GAGASAN Menko PMK Muhadjir Effendy bahwa korban judi online boleh mendapatkan bantuan sosial (bansos) pada pertengahan Juni 2024 ini menuai kontroversi. Dari masyarakat biasa hingga Menko Perekonomian Airlangga Hartarto dan Wapres Ma’ruf Amin angkat bicara.
Airlangga mengatakan korban judi online tidak tergolong kategori yang seharusnya mendapatkan fasilitas bansos. Tidak tersedia anggaran (APBN) untuk keperluan tersebut (Kompas.com, 14/06/2024).
Sementara Kiai Ma’ruf mengatakan, penerima bansos yang kedapatan menggunakan bantuan tersebut untuk berjudi, termasuk judi online, maka harus dicabut dari daftar penerima bantuan (Kompas.com, 21/06/ 2024).
Belakangan Menteri Muhadjir meralat ucapannya. Ia mengklarifikasi bahwa informasi yang beredar di media massa kurang lengkap dan dipotong-potong.
Menurut Muhadjir, mereka yang menjadi sasaran penerima bansos korban judi online bukan pelaku, melainkan pihak keluarga. Pelaku sudah jelas harus ditindak secara hukum karena itu pidana.

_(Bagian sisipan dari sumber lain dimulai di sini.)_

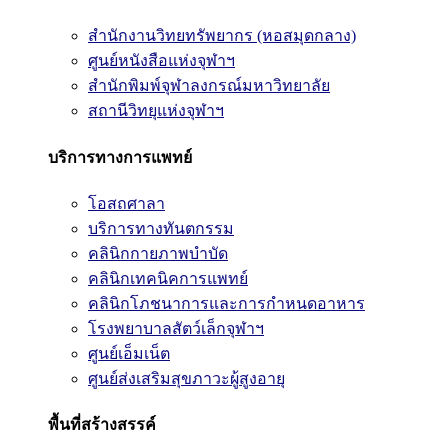
สำนักงานวิทยทรัพยากร (หอสมุดกลาง)
ศูนย์หนังสือแห่งจุฬาฯ
สำนักพิมพ์จุฬาลงกรณ์มหาวิทยาลัย
สถานีวิทยุแห่งจุฬาฯ
บริการทางการแพทย์
โอสถศาลา
บริการทางทันตกรรม
คลินิกกายภาพบำบัด
คลินิกเทคนิคการแพทย์
คลินิกโภชนาการและการกำหนดอาหาร
โรงพยาบาลสัตว์เล็กจุฬาฯ
ศูนย์เอ็มเน็ต
ศูนย์ส่งเสริมสุขภาวะผู้สูงอายุ
พื้นที่สร้างสรรค์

Muhadjir berpandangan, bansos tersebut akan membantu pihak keluarga yang menjadi korban perilaku judi online. Sebab, keluarga yang menjadi korban, khususnya anak dan istri.
Dia mengatakan, keluarga bukan hanya mengalami kerugian secara materi, tetapi juga kesehatan mental, bahkan sampai berujung kematian sebagaimana terjadi dalam banyak kasus (Kompas.com, 17/06/ 2024).
Tentunya kasus terakhir yang menghebohkan adalah seorang istri polwan (FN) yang membakar suaminya yang polisi juga (RDW) hingga tewas karena kesal sang suami menggunakan gajinya untuk judi online, di Mojokerto Jawa Timur pada 8 Juni 2024.
Saking seriusnya memerangi judi online, pemerintah membuat Satgas Pemberantasan Perjudian Online melalui Keputusan Presiden (Keppres) Nomor 21 Tahun 2024 tentang Satuan Tugas Pemberantasan Perjudian Online yang terbit di Jakarta 14 Juni 2024.
Berdasarkan data Kementerian Komunikasi dan Informatika (Kemenkominfo), sejak 17 Juli 2023 hingga 21 Mei 2024, tercatat 1.904.246 konten judi online dihapus (take down).
Kemudian, sebanyak 5.364 rekening dan 555 dompet elektronik yang terafiliasi dengan judi online sudah diajukan ke Otoritas Jasa Keuangan (OJK) dan Bank Indonesia (BI) untuk diblokir.
Selain itu, Kemenkominfo mencatat ada 14.823 konten sisipan terindikasi judi online di situs lembaga pendidikan serta 17.001 konten sisipan serupa di situs-situs pemerintahan (Kompas.com, 17/06/ 2024).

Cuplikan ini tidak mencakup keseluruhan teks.